Als Reaktion auf die Ausbreitung des neuartigen Coronavirus dünnt Sachsen-Anhalt den Nah- und Regionalverkehr aus. Vom 1. April an sollen die Züge in der Regel halb so oft fahren wie bisher, teilte das Verkehrsministerium mit.

13:06 Uhr | Not-Tarifvertrag für Metall-Industrie

Eine Fahne der Gewerkschaft IG-Metall
Die IG Metall hat sich mit den Arbeitgebern auf einen Not-Tarifvertrag geeinigt. Bildrechte: dpa

In der deutschen Metall- und Elektro-Industrie ist ein Krisen-Tarifvertrag beschlossen worden. Wegen der Unsicherheiten durch die Corona-Pandemie einigten sich Arbeitgeber und IG Metall, die Löhne in diesem Jahr nicht zu erhöhen. Arbeitnehmer mit kleinen Kindern erhalten zusätzliche freie Tage, Kurzarbeiter können mit einem Zuschuss rechnen.

13:03 Uhr | YouTube drosselt Datenmenge

Nach dem Streaming-Dienst Netflix wird auch die Videoplattform YouTube die Übertragungsqualität verringern. Wie das Unternehmen mitteilte, wird die Datenmenge in den kommenden 30 Tagen gedrosselt, um die Belastungen des Netzes zu reduzieren. Grund seien verstärkte Heimarbeit, Ausgangssperren und geschlossene Schulen während der Corona-Pandemie.

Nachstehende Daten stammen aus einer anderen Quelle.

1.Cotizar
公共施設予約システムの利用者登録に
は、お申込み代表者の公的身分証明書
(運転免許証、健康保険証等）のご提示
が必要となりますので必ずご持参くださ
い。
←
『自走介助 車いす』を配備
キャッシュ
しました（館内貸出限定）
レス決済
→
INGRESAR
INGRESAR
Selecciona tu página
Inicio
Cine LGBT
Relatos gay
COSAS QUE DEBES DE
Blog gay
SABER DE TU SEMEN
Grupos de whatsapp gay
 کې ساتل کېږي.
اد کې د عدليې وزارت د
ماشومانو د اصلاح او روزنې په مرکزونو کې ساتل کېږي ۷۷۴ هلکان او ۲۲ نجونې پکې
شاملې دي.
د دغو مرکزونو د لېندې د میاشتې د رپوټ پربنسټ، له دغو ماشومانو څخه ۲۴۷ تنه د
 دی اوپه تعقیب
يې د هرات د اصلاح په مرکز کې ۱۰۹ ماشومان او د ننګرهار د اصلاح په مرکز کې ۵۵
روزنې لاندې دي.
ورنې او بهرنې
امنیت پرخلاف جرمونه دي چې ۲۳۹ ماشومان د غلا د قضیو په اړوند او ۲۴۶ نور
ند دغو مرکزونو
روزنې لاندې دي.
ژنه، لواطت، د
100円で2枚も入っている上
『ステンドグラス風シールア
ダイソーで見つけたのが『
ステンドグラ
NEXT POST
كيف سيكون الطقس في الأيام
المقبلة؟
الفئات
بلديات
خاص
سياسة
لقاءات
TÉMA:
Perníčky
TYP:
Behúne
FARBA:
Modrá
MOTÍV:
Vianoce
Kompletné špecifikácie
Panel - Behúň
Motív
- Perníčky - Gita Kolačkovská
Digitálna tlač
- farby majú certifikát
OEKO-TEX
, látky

12:38 Uhr | Bayern erlässt "grundlegende Ausgangsbeschränkungen"

Bayern hat landesweite "grundlegende Ausgangsbeschränkungen" zur Eindämmung des Coronavirus verhängt. Das sagte Ministerpräsident Markus Söder bei einer Pressekonferenz am Freitag. Bayern wolle sich dabei an Österreich orientieren. Er glaube nicht, dass ein deutscher Sonderweg sinnvoll sei. Söder sagte, zu viele Menschen seien noch immer draußen in Gruppen unterwegs. Dies sei nicht zu akzeptieren.

Die Einschränkungen gelten demnach ab der Nacht zu Samstag und zunächst zwei Wochen lang. Das Verlassen der eigenen Wohnung ist dann nur noch bei Vorliegen triftiger Gründe erlaubt. Dazu zählen unter anderem der Weg zur Arbeit, notwendige Einkäufe, Arzt- und Apothekenbesuche, Hilfe für andere, Besuche von Lebenspartnern, aber auch Sport und Bewegung an der frischen Luft – dies aber nur alleine oder mit den Personen, mit denen man zusammenlebt. Auch Baumärkte und Friseure müssen schließen.

Söder sagte zudem, dass Gastronomiebetriebe ab Samstag schließen sollen. Eine solche Regelung könnten laut Söder auch andere Bundesländer umsetzen.

Bundeskanzlerin Angela Merkel will am Sonntag mit den Ministerpräsidenten über weitere Maßnahmen zum Kampf gegen das Coronavirus beraten.

leerer Biergarten
Biergärten müssen in den kommenden zwei Wochen in Bayern leer bleiben. Bildrechte: imago images/Future Image

12:28 Uhr | Restaurants in Hessen müssen schließen

In Hessen sollen Restaurants und Gaststätten ab Samstagmittag geschlossen werden. Das teilte die Staatskanzlei am Freitag in Wiesbaden mit.

11:51 Uhr | Dortmund verbietet Ansammlungen von mehr als vier Personen

Auch in Dortmund gilt nun ein stark eingeschränktes Versammlungsrecht: Ansammlungen im öffentlichen Raum von mehr als vier Personen sind dort künftig verboten, teilte die Stadt mit. Es gibt allerdings Ausnahmeregelungen, etwa für "häusliche Gemeinschaften".

11:28 Uhr | Bund erwägt Rettungsfonds

Der Bund erwägt laut Informationen des "Spiegel" und der Nachrichtenagentur Dpa einen Rettungsfonds in Höhe von rund 500 Milliarden Euro für große Unternehmen. Damit könnten Unternehmen vor der Pleite gerettet werden, auch mit Kapitalzuschüssen. Es gebe allerdings noch keine Beschlüsse dazu.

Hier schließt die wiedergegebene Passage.